Let's get to voting!!


----------



## Whimsy (Feb 16, 2010)

Thanks ladies!!! I'm in the 700s I can't believe it!!!!


----------



## soulfusion (Feb 16, 2010)

^^ Yep.  Just because people aren't posting to this thread doesn't mean that LHCF isn't supporting you.  With just a cursory glance, it seems that you're averaging around 100 votes per day.  

  The ladies are coming through.


----------



## Whimsy (Feb 16, 2010)

^^^

Gotta love my LHCF girls!!!
Plus I put a blast on twitter, facebook, youtube, my family, my friends....
I wish I could run down to the station of good morning america and pull a kanye on the mic, like "yo...this daily news is interesting, but you gotta vote for whimsy on the hair competition, he's go the greatest hair picture of all time!"

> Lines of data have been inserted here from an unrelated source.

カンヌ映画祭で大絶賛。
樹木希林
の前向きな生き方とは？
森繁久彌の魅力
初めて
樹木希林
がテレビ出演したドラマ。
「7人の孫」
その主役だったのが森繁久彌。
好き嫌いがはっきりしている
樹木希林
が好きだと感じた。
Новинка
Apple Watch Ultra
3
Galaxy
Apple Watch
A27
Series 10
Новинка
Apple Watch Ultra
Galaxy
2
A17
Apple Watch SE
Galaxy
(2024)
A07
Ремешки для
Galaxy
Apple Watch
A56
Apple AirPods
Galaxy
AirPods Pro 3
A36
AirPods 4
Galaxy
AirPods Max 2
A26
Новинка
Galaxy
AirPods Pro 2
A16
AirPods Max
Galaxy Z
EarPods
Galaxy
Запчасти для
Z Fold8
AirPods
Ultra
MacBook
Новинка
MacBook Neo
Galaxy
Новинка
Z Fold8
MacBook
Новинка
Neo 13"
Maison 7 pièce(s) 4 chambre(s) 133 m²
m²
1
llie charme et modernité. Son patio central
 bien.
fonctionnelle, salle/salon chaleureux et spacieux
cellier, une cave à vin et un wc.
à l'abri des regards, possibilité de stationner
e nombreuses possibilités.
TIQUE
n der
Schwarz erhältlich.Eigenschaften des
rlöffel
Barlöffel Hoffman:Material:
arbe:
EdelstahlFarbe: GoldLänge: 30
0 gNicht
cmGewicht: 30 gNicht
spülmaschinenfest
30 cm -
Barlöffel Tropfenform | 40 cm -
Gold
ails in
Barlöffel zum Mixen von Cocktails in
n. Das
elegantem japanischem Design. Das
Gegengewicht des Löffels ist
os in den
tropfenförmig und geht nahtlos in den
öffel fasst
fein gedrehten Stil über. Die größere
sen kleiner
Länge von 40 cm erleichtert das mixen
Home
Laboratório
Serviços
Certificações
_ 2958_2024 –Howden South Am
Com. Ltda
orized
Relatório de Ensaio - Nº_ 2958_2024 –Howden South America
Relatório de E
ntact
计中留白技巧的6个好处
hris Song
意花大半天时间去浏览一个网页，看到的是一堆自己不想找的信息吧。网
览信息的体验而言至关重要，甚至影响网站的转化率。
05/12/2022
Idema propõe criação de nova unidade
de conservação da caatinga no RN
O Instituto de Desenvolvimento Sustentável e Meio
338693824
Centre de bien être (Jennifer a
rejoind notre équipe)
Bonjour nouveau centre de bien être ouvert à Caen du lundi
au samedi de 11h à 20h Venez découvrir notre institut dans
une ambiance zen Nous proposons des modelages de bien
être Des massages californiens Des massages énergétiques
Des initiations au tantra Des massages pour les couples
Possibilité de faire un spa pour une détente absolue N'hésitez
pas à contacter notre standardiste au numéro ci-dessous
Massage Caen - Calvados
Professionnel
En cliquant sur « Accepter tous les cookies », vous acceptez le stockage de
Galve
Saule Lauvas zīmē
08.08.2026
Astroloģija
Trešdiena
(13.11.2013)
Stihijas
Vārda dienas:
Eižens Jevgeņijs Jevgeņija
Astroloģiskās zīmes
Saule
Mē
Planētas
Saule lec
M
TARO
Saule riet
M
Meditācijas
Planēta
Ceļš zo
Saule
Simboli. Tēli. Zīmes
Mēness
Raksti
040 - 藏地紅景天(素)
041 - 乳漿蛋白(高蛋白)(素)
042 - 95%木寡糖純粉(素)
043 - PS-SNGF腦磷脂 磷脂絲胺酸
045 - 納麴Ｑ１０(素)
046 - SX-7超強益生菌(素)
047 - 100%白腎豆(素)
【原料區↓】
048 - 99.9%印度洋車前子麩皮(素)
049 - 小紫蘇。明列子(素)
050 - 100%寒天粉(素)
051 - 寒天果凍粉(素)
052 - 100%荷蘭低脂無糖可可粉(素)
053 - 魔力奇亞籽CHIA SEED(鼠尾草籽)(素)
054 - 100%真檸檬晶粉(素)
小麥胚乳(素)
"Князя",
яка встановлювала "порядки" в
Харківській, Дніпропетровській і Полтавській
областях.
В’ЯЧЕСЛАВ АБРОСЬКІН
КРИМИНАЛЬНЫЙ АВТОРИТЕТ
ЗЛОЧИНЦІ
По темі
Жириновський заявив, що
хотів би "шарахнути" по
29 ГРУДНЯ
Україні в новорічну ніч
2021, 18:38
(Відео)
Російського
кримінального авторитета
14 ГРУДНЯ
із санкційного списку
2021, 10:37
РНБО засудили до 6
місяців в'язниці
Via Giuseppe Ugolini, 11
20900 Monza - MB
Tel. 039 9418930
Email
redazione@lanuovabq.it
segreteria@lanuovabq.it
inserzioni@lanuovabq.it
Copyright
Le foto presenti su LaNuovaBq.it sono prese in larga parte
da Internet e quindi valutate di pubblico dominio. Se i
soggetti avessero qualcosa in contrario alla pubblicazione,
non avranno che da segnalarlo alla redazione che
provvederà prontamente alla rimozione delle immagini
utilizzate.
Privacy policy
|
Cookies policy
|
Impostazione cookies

But alas, back to reality...


----------



## Amcd (Feb 16, 2010)

Bumping because I like to see you move up in the rankings!


----------



## SherylsTresses (Feb 16, 2010)

You are ranked #4 now with 720 votes!


----------



## Whimsy (Feb 16, 2010)

I'm so upset!  Look what I just got in my email box:

Greetings Contestant,

This is an attempt to issue a warning in regards to your entry in The Great Model Search. Your account has been flagged for inappropriate use of the voting system by registering multiple email addresses with the same password, and using those email addresses to place illegitimate votes on your behalf.  Any votes placed from these dummy accounts will be deleted, and any further inappropriate attempt to circumvent the system will result in your disqualification from the contest, whether the person performing this activity is you or someone acting on your behalf.  Please advise your friends and family members to adhere to the rules of the contest and to vote for you with integrity.
-- 
Sincerely,

The Great Model Search Team


----------



## Whimsy (Feb 16, 2010)

OK - 

So I responded: 

I have promoted myself on youtube, I don't have control over the voters but I am sure that they are voting with integrity.
I have no clue who had done this, but I am certain it is none of my friends/family.  It's sad that there are cheaters, I've noticed several contestants rising in the ranks super quickly, but I assure you that I am not cheating, and it is unfortunate that I am to be penalized for this.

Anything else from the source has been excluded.